It’s no secret that prices at the grocery store have shot up significantly this year. But that’s not the only problem consumers will have to face this fall and beyond. According to numerous reports, when Americans go food shopping this holiday season, there’s a good chance that many of their favorite products won’t be on the shelves.
Product Shortages And Supply Chain Issues Are Causing Empty Shelves
The pandemic continues to wreak havoc on the marketplace, and the Biden administration has already warned that the problems will continue into 2022. The supply chain issues have already caused shortages on water and paper products. Stores have also had trouble keeping wine and liquor in stock. But this is just the beginning.
Making predictions about the upcoming shortages isn’t an easy task, says Publix director of communications Maria Brous, because the situation is constantly changing.
“The industry continues to face shortages during the pandemic, and those shortages on product and packaging may vary week to week,” Brous told TODAY. “In some instances, suppliers have discontinued multiple varieties to concentrate on their best selling items to meet demand.”
Product Packaging Is Also An Issue
According to Oklahoma State University food economist Rodney Holcomb, consumers should plan on seeing a canned food shortage. But not because there’s a problem with the food. Instead, it’s all about the packaging.
Holcomb explained to TODAY that aluminum availability is a major concern, which could make it difficult to find canned, ready-to-eat items on store shelves.
Jayson L. Lusk, head of the department of Agricultural Economics at Purdue University, agrees that the aluminum shortage is a problem. He told TODAY it could affect more than just canned goods like soups and vegetables. It could also cause shortages on anything packaged in aluminum, like soda and other beverages.
However, manufacturers do have glass and plastic packaging options. So, it’s possible to work around the aluminum issue. Which might be a more cost effective option anyway since prices have gone up.
“Aluminum prices have increased considerably over the course of this year, increasing over 40% since January and almost 9% in the past month,” Lusk said.
Plan Ahead For Meat And Poultry
When it comes to your Thanksgiving turkey and Christmas ham—or any other meat and poultry products this holiday season—that’s where you should definitely plan ahead.
“Meat and poultry products will still be tight supplies this fall, not necessarily because of a shortage of livestock or poultry but because COVID has processing plants working at less than full capacity,” Holcomb said.

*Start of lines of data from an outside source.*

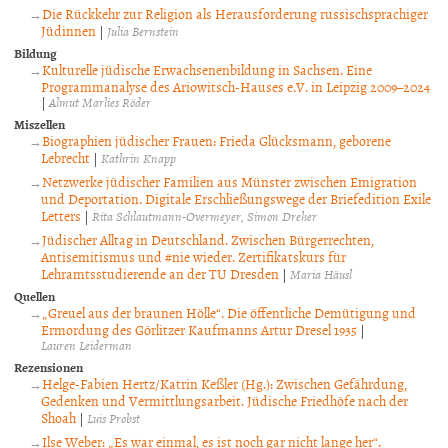
Die Rückkehr zur Religion als Herausforderung russischsprachiger
Jüdinnen
|
Julia Bernstein
Bildung
Kulturelle jüdische Erwachsenenbildung in Sachsen. Eine
Programmanalyse des Ariowitsch-Hauses e.V. in Leipzig 2009–2024
|
Almut Marlies Röder
Miszellen
Biographien jüdischer Frauen: Frieda Glücksmann, geborene
Lebrecht
|
Kathrin Knapp
Netzwerke jüdischer Familien aus Münster zwischen Emigration
und Deportation. Digitale Erschließungswege der Briefedition Exile
Letters
|
Rita Schlautmann-Overmeyer
Simon Dreher
Jüdischer Alltag in Deutschland. Zwischen Bürgerrechten,
Antisemitismus und #nie wieder. Zertifikatskurs für
Lehramtsstudierende an der TU Dresden
|
Maria Häusl
Quellen
„Greuel aus der braunen Hölle“. Die öffentliche Demütigung und
Ermordung des Görlitzer Kaufmanns Artur Dresel 1935
|
Lauren Leiderman
Rezensionen
Helge-Fabien Hertz/Katrin Keßler (Hg.): Zwischen Gefährdung,
Gedenken und Vermittlungsarbeit. Jüdische Friedhöfe nach der
Shoah
|
Luis Probst
Ilse Weber: „Es war einmal, es ist noch gar nicht lange her“.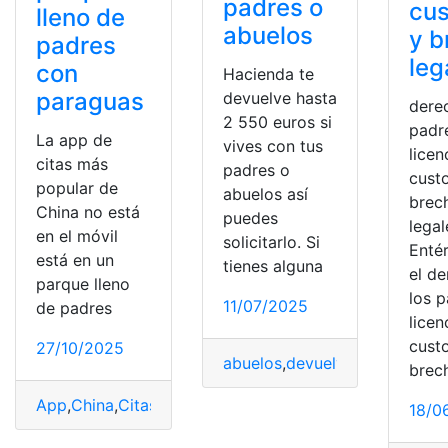
padres o
cus
lleno de
abuelos
y b
padres
leg
con
Hacienda te
paraguas
devuelve hasta
dere
2 550 euros si
padr
La app de
vives con tus
licen
citas más
padres o
cust
popular de
abuelos así
brec
China no está
puedes
legal
en el móvil
solicitarlo. Si
Enté
está en un
tienes alguna
el d
parque lleno
los p
11/07/2025
de padres
licen
cust
27/10/2025
abuelos
,
devuelve
,
España
,
Eur
brec
App
,
China
,
Citas
,
lleno
,
Móvil
,
padres
,
paraguas
,
Parque
,
P
18/0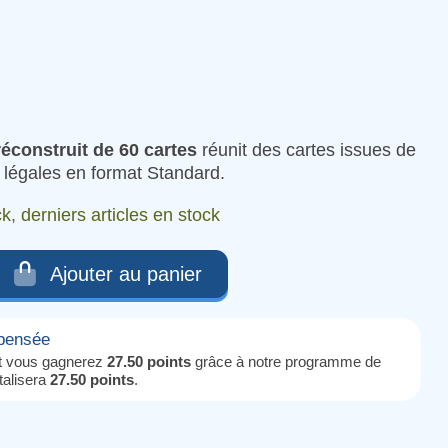
éconstruit de 60
cartes
réunit des cartes issues de
 légales en format Standard.
k, derniers articles en stock
Ajouter au panier
mpensée
it vous gagnerez
27.50 points
grâce à notre programme de
otalisera
27.50 points
.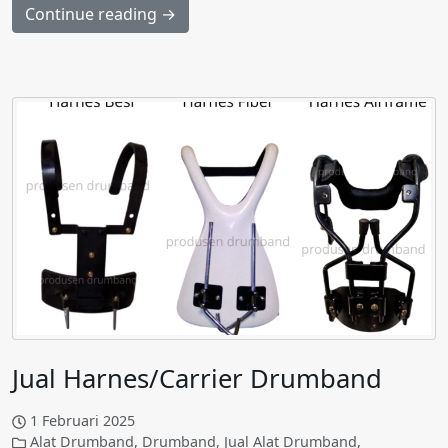
Continue reading →
Jual Harnes/Carrier Drumband
1 Februari 2025
Alat Drumband
,
Drumband
,
Jual Alat Drumband
,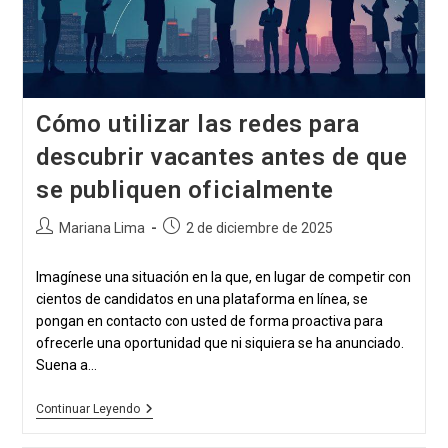
Respuestas
Cómo utilizar las redes para
descubrir vacantes antes de que
se publiquen oficialmente
Autor
Publicación
Mariana Lima
2 de diciembre de 2025
de
publicada:
la
Imagínese una situación en la que, en lugar de competir con
publicación:
cientos de candidatos en una plataforma en línea, se
pongan en contacto con usted de forma proactiva para
ofrecerle una oportunidad que ni siquiera se ha anunciado.
Suena a...
Cómo
Continuar Leyendo
Utilizar
Las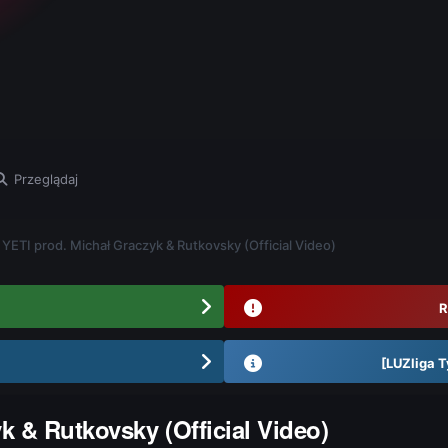
Przeglądaj
 YETI prod. Michał Graczyk & Rutkovsky (Official Video)
R
[LUZliga T
k & Rutkovsky (Official Video)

Stew Leonard, Jr.—the CEO of the northeast supermarket chain Stew Leonard’s—says that fresh products have been the hardest to source in recent months.
“We’re seeing a shortage with fresh products, like turkeys for Thanksgiving, fresh fish, and center cut steaks like ribeye and porterhouse,” he explained to TODAY. “We’re having trouble getting New Zealand lamb as there are ships waiting to be unloaded at the dock because there aren’t enough dock workers.”
The stores that ordered their products ahead of time for the holiday season might be able to avoid empty shelves. Leonard says his stores are fully stocked with items like paper products, kids’ snacks, and pasta. And that won’t change in the coming months.
No Need To Panic
As the supply chain tries to work itself out, Lusk says not to panic. There’s no need to hoard products or stockpile meat out of fear. Instead, consumers should simply plan ahead to get the best prices and product selection.
“I don’t think there is reason for being alarmist here,” he said.
Lusk noted that if people do overreact out of fear, it could encourage more shortages. Just like the great toilet paper debacle of 2020.